Asia’s naphtha refining margins stayed strong on Wednesday due to a persistent rise in prices of alternative feedstock and a weakness in wider crude oil markets.
The crack traded at a premium of $33.55 a metric ton over Brent crude and the backwardation in naphtha prices widened to $4 per ton, LSEG data showed.
In physical markets, energy trader AGT Asia sold 25,000 tons of second-half December naphtha for a second straight day at $652 per ton, market players said. About 150,000 barrels of benchmark-grade of gasoline also changed hands.
The gasoline crack traded steady above $12 per barrel over Brent crude on Wednesday but concerns over lower Indian demand after lingered.
INVENTORIES
Light distillate stocks at the Fujairah hub rose by 897,000 barrels to 5.396 million barrels in the week to Nov. 13, S&P Global Commodity Insights data showed.
NEWS
– China’s oil refinery throughput in October eased from the previous month’s highs amid weakening industrial fuel demand and narrowing refining margins.

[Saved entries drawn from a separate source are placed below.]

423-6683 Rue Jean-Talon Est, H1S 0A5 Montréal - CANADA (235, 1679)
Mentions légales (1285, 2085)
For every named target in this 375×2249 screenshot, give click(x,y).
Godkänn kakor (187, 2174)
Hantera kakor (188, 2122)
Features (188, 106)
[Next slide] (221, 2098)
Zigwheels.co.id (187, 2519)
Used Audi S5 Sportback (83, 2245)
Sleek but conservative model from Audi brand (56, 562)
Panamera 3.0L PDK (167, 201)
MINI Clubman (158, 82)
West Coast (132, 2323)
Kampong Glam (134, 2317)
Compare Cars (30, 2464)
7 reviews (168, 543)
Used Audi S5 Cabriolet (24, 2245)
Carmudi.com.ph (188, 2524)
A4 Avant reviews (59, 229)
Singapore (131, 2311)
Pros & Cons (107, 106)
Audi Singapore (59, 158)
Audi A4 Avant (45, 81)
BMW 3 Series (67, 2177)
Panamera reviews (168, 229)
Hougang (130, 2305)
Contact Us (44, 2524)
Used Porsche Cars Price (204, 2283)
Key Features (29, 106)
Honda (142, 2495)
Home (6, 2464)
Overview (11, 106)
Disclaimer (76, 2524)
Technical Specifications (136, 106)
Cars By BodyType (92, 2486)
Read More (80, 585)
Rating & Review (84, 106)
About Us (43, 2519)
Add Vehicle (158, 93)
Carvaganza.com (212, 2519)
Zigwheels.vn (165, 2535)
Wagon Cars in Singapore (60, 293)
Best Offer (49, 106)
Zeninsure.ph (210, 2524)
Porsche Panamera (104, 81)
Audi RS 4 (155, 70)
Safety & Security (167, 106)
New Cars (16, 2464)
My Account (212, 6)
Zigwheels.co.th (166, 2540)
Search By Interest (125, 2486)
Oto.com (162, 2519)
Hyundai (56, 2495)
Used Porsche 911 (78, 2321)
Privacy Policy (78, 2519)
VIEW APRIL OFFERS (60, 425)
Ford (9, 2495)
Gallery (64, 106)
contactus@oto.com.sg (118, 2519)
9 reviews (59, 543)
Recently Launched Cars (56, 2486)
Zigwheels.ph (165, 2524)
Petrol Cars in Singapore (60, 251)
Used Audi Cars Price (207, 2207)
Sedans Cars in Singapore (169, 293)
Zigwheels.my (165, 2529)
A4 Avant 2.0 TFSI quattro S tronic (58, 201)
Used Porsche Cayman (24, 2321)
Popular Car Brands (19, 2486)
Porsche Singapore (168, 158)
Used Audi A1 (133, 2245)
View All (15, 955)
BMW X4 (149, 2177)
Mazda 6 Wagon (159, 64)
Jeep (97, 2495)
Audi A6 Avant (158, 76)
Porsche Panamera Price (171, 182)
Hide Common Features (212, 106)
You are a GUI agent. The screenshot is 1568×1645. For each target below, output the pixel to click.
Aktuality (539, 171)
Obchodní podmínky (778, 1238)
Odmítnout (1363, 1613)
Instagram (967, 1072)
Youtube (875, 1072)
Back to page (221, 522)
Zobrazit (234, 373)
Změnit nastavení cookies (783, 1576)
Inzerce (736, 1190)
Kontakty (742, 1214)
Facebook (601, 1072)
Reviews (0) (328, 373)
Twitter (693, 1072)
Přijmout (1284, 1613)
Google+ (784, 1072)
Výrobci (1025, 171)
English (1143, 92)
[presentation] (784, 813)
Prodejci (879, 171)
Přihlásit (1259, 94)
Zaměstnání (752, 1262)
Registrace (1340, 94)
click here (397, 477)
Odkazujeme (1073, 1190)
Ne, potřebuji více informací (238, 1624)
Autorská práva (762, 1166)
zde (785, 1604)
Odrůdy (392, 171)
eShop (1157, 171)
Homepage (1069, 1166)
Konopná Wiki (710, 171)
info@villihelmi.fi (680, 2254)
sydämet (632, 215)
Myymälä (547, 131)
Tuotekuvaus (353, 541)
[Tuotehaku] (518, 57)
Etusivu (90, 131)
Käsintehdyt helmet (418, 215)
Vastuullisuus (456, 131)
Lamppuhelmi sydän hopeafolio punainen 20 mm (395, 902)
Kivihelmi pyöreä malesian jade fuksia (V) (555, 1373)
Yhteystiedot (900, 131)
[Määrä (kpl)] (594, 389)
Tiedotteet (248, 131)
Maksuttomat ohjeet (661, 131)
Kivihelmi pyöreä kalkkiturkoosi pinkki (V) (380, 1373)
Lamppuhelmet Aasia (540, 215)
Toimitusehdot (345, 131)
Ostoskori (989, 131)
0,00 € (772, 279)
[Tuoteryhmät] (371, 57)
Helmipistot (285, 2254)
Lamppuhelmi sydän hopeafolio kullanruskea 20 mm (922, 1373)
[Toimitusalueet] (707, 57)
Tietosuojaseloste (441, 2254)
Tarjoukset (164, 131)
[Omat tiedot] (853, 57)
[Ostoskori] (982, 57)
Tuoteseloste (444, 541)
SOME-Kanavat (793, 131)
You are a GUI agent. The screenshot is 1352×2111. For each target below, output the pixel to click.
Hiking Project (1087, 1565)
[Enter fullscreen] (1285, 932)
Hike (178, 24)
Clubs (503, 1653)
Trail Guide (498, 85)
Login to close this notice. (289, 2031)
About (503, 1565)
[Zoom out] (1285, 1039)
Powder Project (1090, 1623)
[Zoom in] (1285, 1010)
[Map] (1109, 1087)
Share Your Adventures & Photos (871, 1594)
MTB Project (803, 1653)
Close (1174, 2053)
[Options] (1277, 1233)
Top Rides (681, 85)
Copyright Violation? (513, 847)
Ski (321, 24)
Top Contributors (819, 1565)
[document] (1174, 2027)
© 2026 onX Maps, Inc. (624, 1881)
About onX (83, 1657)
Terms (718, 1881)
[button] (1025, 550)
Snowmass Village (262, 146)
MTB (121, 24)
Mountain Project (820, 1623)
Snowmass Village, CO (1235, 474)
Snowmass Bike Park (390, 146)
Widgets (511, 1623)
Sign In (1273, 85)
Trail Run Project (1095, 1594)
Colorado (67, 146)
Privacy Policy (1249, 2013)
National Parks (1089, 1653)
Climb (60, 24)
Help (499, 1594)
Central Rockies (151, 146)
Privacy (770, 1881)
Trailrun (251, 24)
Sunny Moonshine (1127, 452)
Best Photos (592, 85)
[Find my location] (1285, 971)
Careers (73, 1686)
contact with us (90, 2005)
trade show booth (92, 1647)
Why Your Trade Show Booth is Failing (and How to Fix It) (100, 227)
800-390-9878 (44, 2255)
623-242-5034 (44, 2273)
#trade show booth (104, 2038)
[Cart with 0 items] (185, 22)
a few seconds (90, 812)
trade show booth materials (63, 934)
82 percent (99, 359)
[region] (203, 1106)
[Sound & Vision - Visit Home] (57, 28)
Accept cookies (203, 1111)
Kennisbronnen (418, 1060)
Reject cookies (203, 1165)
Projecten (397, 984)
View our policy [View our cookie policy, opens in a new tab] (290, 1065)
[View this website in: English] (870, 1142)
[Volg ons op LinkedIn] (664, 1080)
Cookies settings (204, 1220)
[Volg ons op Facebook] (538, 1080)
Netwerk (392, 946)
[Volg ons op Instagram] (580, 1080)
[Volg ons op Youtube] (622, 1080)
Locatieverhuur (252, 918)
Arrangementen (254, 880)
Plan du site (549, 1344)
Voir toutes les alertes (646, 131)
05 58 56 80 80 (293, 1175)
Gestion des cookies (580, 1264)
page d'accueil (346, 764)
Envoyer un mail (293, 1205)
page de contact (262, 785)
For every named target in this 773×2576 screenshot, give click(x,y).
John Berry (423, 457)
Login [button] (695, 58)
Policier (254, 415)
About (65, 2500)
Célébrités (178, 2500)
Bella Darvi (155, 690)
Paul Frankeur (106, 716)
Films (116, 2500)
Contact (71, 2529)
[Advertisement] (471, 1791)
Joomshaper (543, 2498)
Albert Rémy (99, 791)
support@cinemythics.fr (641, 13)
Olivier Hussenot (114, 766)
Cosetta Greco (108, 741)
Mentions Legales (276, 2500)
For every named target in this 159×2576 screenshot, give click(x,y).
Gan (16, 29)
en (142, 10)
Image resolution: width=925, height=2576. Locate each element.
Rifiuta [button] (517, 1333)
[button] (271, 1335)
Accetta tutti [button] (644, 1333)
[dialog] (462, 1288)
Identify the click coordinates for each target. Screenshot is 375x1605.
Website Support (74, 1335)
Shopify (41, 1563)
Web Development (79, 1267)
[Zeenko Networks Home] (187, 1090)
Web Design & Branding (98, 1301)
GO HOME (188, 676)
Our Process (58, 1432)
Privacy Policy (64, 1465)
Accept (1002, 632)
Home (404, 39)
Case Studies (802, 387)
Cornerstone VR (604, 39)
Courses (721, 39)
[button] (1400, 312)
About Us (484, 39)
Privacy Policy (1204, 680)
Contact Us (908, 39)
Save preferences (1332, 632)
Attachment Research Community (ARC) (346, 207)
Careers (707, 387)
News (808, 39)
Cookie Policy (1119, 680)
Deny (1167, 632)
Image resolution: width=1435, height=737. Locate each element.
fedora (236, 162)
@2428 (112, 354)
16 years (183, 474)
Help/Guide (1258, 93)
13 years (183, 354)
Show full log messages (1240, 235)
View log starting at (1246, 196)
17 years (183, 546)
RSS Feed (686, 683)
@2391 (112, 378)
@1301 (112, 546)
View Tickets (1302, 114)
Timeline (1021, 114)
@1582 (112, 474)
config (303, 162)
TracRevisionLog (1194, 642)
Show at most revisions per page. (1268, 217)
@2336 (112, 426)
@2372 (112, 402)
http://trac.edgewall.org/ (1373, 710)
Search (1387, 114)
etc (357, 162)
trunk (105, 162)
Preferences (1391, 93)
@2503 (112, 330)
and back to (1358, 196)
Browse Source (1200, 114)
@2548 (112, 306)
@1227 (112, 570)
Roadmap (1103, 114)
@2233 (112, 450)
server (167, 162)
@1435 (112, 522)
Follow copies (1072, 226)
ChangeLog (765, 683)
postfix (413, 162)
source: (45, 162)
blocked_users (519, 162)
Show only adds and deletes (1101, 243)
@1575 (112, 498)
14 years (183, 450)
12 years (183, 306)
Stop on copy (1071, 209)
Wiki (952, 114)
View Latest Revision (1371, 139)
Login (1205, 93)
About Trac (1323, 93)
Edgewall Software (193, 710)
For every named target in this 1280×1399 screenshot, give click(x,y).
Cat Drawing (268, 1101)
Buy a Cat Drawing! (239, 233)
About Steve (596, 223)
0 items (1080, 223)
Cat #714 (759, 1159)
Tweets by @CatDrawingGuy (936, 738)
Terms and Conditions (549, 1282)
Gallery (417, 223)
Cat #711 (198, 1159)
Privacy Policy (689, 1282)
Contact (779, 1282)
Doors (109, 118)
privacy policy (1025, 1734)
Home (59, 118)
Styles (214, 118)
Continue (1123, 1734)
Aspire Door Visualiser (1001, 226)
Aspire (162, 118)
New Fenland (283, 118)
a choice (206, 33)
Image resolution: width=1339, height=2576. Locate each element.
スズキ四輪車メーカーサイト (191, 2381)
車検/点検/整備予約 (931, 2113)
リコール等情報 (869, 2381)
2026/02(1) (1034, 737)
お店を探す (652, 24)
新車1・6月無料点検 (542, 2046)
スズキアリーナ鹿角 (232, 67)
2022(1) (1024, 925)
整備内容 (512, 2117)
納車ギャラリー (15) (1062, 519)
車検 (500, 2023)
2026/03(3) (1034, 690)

Total refinery throughput in the world’s second-largest oil consumer was 63.93 million metric tons, data from the National Bureau of Statistics (NBS) showed.
– A planned overhaul of the gasoline-producing fluidic catalytic cracker (FCC) at TotalEnergies’ 238,000 barrel-per-day (bpd) Port Arthur, Texas refinery is expected to continue into late November, said people familiar with plant operations.
SINGAPORE CASH DEALS O/AS
One naphtha trade, one gasoline deal.